-- What this task involves --
Locate the line with "Lou Pantail" in the material. Copy that line and each one after it, through the last, exactly and with nothing else.

-- Material for this task --
☆ ☆ ☆ ☆ ☆ ☆ ☆
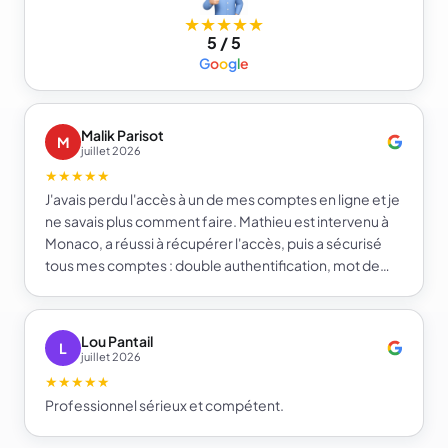
★★★★★
5 / 5
G
o
o
g
l
e
Malik Parisot
M
juillet 2026
★★★★★
J'avais perdu l'accès à un de mes comptes en ligne et je
ne savais plus comment faire. Mathieu est intervenu à
Monaco, a réussi à récupérer l'accès, puis a sécurisé
tous mes comptes : double authentification, mot de
passe fort et gestionnaire de mots de passe. Je repars
beaucoup plus serein sur la sécurité de mes comptes.
Je recommande e-infomat.
Lou Pantail
L
juillet 2026
★★★★★
Professionnel sérieux et compétent.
☆ ☆ ☆ ☆ ☆ ☆ ☆
-- Task result --
Lou Pantail
L
juillet 2026
★★★★★
Professionnel sérieux et compétent.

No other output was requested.